What is the permissible range (minimum and maximum values in MPa) for the normal stress on the y-face, σy, to ensure that the material will not yield?
To find the permissible range for the normal stress on the y-face, σy, we need to consider the yield condition of the material. The yield condition states that the maximum shear stress should not exceed the maximum allowable shear stress, τo.
In this case, we are given σx = 40 MPa and τxy = 70 MPa. The maximum shear stress can be calculated using the formula:
τmax = (σx - σy) / 2 + sqrt((σx - σy)^2 / 4 + τxy^2)
We know that the permissible range for the normal stress on the y-face, σy, should ensure that τmax is less than or equal to τo.

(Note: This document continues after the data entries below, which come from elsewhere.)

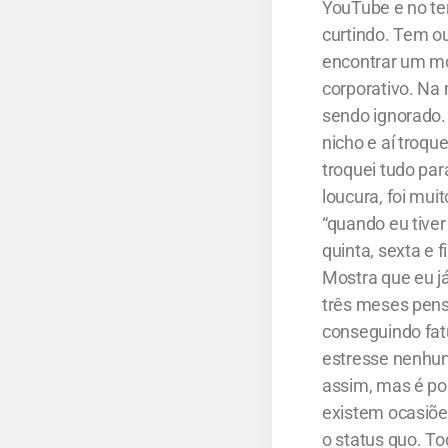
YouTube e no te
curtindo. Tem o
encontrar um mo
corporativo. Na
sendo ignorado.
nicho e aí troqu
troquei tudo par
loucura, foi mui
“quando eu tive
quinta, sexta e
Mostra que eu j
três meses pens
conseguindo fat
estresse nenhum
assim, mas é poss
existem ocasiõe
o status quo. T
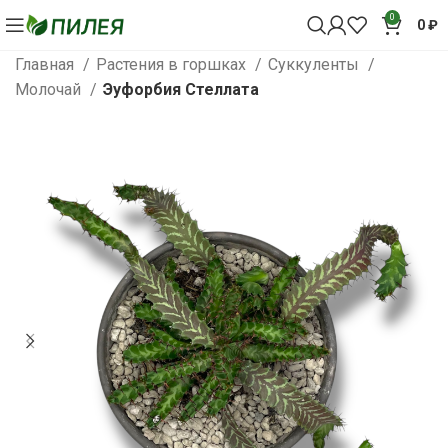
0
0
₽
Главная
Растения в горшках
Суккуленты
Молочай
Эуфорбия Стеллата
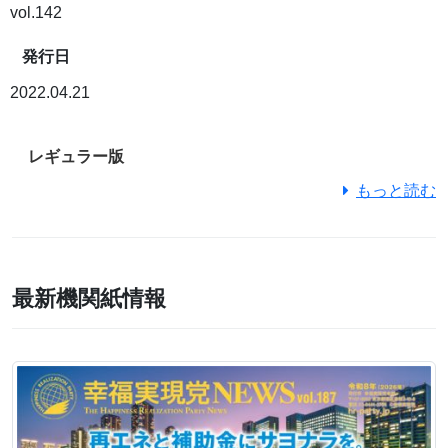
vol.142
発行日
2022.04.21
レギュラー版
もっと読む
最新機関紙情報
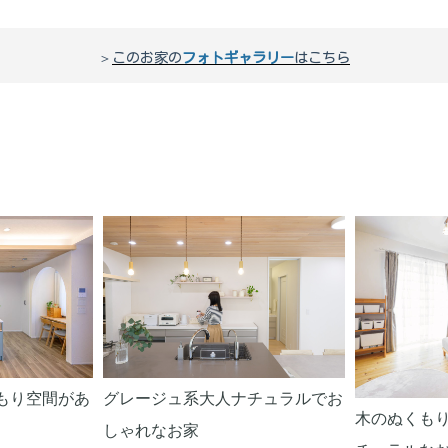
＞
このお家の
フォトギャラリー
はこちら
もり空間があ
グレージュ系大人ナチュラルでお
木のぬくも
しゃれなお家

So, we can rearrange the formula for τmax to find the range of σy:
σy = σx - 2 * (τmax - τxy)
To find the minimum value of σy, we substitute τmax = τo and solve:
σy(min) = σx - 2 * (τo - τxy)
Similarly, to find the maximum value of σy, we use the formula with τmax = -τo:
σy(max) = σx - 2 * (-τo - τxy)
Substituting the given values:
σy(min) = 40 MPa - 2 * (74 MPa - 70 MPa)
= 40 MPa - 2 * 4 MPa
= 32 MPa
σy(max) = 40 MPa - 2 * (-74 MPa - 70 MPa)
= 40 MPa - 2 * -144 MPa
= 376 MPa
Therefore, the permissible range for the normal stress on the y-face, σy, is 32 MPa to 376 MPa (minimum to maximum values).